How far will the trust dictate what happens in an individual school?

In the earlier years of academies, there was unhelpful language around “earned autonomy”. The message was that the better you get, the less interference you will get from the central trust team. 

This idea completely undermines the academy movement by implying that trusts are only useful for failing schools during the turnaround phase, and become less useful to successful schools. This is utter tosh - and yet, that idea of earned autonomy persists.

What should autonomy look like?

The founding generation of CEOs who built the sector talked a lot about autonomy. 

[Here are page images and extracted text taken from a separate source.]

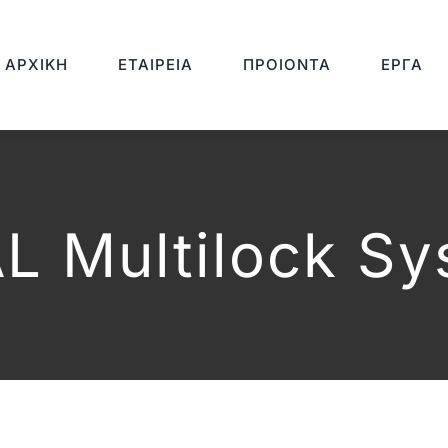
ΑΡΧΙΚΉ
ΕΤΑΙΡΕΊΑ
ΠΡΟΙΌΝΤΑ
ΈΡΓΑ
L Multilock S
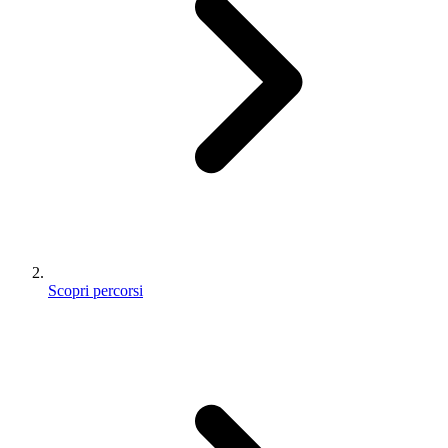
Scopri percorsi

As an example, Sir Michael Wilkins at Outwood Grange was the architect of the 80/20 model, where 80 per cent of what a school in the trust did was set centrally. The idea was that the centralised aspects allowed economies of scale, blueprinted a successful model into sponsored schools and ensured a rapid turnaround. 

There are, of course, benefits to this model. But is this what autonomy should look like for individual schools in a MAT system?

I am interested in how we find the balance between standardisation and alignment. It’s something I have been looking at as part of research I am conducting through my studies at the University of Cambridge.

As part of these studies, I encountered the leadership paradox described by Waldman & Bowen (2016), which applies to the crux of the trust autonomy issue in two ways. 

A tricky balance

First is the paradox of agency vs communion. A school headteacher has individual power, and yet they are part of a wider power structure - ie, that of the MAT. As such, as a CEO, you need to maintain control while simultaneously letting it go. That’s difficult to achieve.

Get it wrong and you let the “anyways” sneak into headship thinking - and then things begin to unravel.

For example: whose staff are they, anyway, if the trust is the single employer, yet I am the headteacher? Whose budget is it, anyway, if the CEO is accounting officer yet headteachers are accountable for budgets? Whose building is it, anyway, if the trust has the lease but I want to make changes as a headteacher or local governing body? Who is responsible for governance, anyway, if we have a trust board and a local governing body? This will all sound familiar to many.

The second paradox is recognisable to all, irrespective of whether you are a part of a trust or not. This is the paradox of present vs future. Stressing both continuity and change can be a challenge in any school context.

In high-performing trusts, there is the right balance between big-picture, future challenges - such as social mobility, supporting careers, and tackling mental health and disability - and ensuring existing pupils have good schools to attend and achieve good outcomes.

In weaker trusts, however, current school results can be prioritised above the greater good and future benefits of inclusion. Offrolling and gaming become common behaviours. Autonomy goes missing.

Finding the sweet spot

Leaders need to find the sweet spot at which the balance of power across a trust is most productive. Waldman & Bowen’s research warns us that we should not fixate on one side over the other in the above examples, and that switching from side to side causes confusion, as does getting stuck in the middle. 

Instead, we must recognise the spectrum of possibilities and find the point of least compromise for both sides.

What does that look like? Further research by Zhang et al (2015) helps here. This research advocates success through finding the “right” combination of self and others, distance and closeness, uniformity and individualisation, control and autonomy, and having requirements and flexibility. The emphasis here is “and” - “or” is nowhere to be seen.

We need to find what “right” looks like, of course. It may be that it differs in different contexts. But find it we must, as it is key to being able to dispel the notion that autonomy is lost if a school joins a trust.

A final thought on this: John West-Burnham, professor of educational leadership at St. Mary’s University College, once described trusts to me using the “porcupine principle”.

If porcupines hibernate at too far a distance from each other, they perish in the cold; if they are too close, their spikes kill each other as they unfurl in the spring. Finding that sweet spot of synergy means they all thrive.